◆ **Raw data**
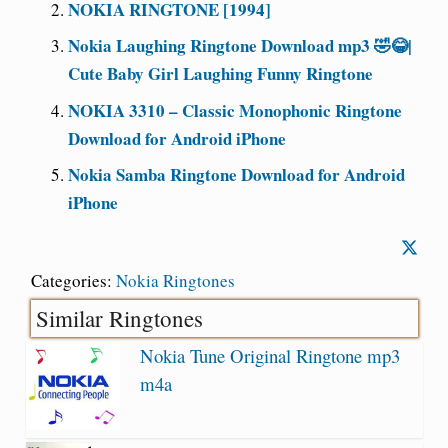
NOKIA RINGTONE [1994]
Nokia Laughing Ringtone Download mp3 🤣😂|
Cute Baby Girl Laughing Funny Ringtone
NOKIA 3310 – Classic Monophonic Ringtone
Download for Android iPhone
Nokia Samba Ringtone Download for Android
iPhone
Categories:
Nokia Ringtones
Similar Ringtones
Nokia Tune Original Ringtone mp3
m4a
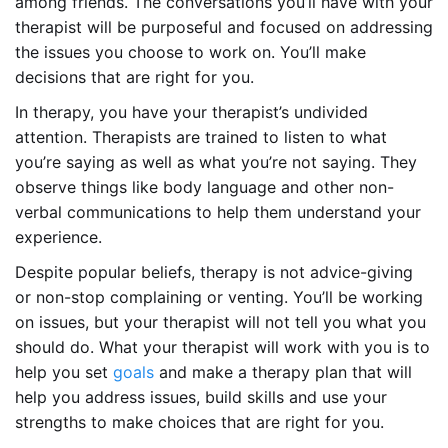
among friends. The conversations you’ll have with your
therapist will be purposeful and focused on addressing
the issues you choose to work on. You’ll make
decisions that are right for you.
In therapy, you have your therapist’s undivided
attention. Therapists are trained to listen to what
you’re saying as well as what you’re not saying. They
observe things like body language and other non-
verbal communications to help them understand your
experience.
Despite popular beliefs, therapy is not advice-giving
or non-stop complaining or venting. You’ll be working
on issues, but your therapist will not tell you what you
should do. What your therapist will work with you is to
help you set
goals
and make a therapy plan that will
help you address issues, build skills and use your
strengths to make choices that are right for you.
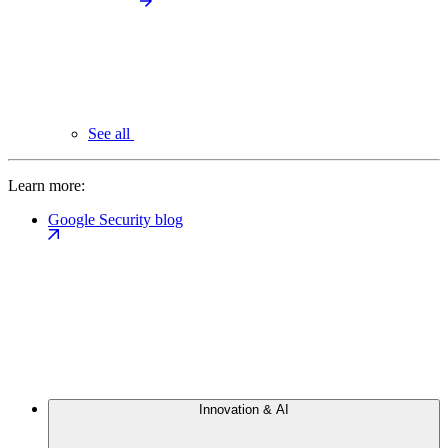
See all
Learn more:
Google Security blog
Innovation & AI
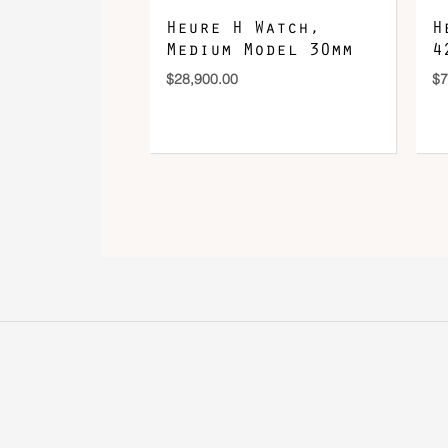
Heure H Watch,
H
Medium Model 30mm
4
$
28,900.00
$
7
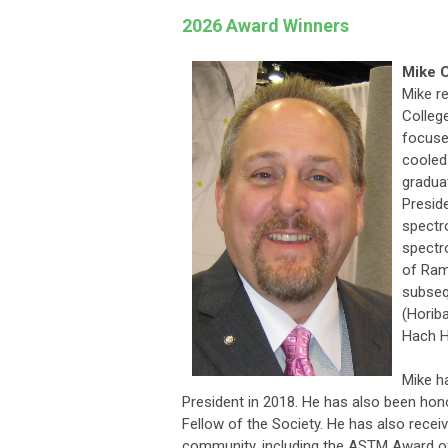
2026 Award Winners
Mike C
Mike r
College
focused
cooled
gradua
Presid
spectr
spectr
of Ram
subseq
(Horib
Hach H
Mike h
President in 2018. He has also been ho
Fellow of the Society. He has also rece
community, including the ASTM Award o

◆ **Work request**
The expected answer is the data retyped exactly, without pictures.

◆ **Output for this task**
NOKIA RINGTONE [1994]
Nokia Laughing Ringtone Download mp3 🤣😂|
Cute Baby Girl Laughing Funny Ringtone
NOKIA 3310 – Classic Monophonic Ringtone
Download for Android iPhone
Nokia Samba Ringtone Download for Android
iPhone
Categories:
Nokia Ringtones
Similar Ringtones
Nokia Tune Original Ringtone mp3
m4a
among friends. The conversations you’ll have with your
therapist will be purposeful and focused on addressing
the issues you choose to work on. You’ll make
decisions that are right for you.
In therapy, you have your therapist’s undivided
attention. Therapists are trained to listen to what
you’re saying as well as what you’re not saying. They
observe things like body language and other non-
verbal communications to help them understand your
experience.
Despite popular beliefs, therapy is not advice-giving
or non-stop complaining or venting. You’ll be working
on issues, but your therapist will not tell you what you
should do. What your therapist will work with you is to
help you set
goals
and make a therapy plan that will
help you address issues, build skills and use your
strengths to make choices that are right for you.
See all
Learn more:
Google Security blog
Innovation & AI
Heure H Watch,
H
Medium Model 30mm
4
$
28,900.00
$
7
2026 Award Winners
Mike C
Mike r
College
focused
cooled
gradua
Presid
spectr
spectr
of Ram
subseq
(Horib
Hach H
Mike h
President in 2018. He has also been ho
Fellow of the Society. He has also rece
community, including the ASTM Award o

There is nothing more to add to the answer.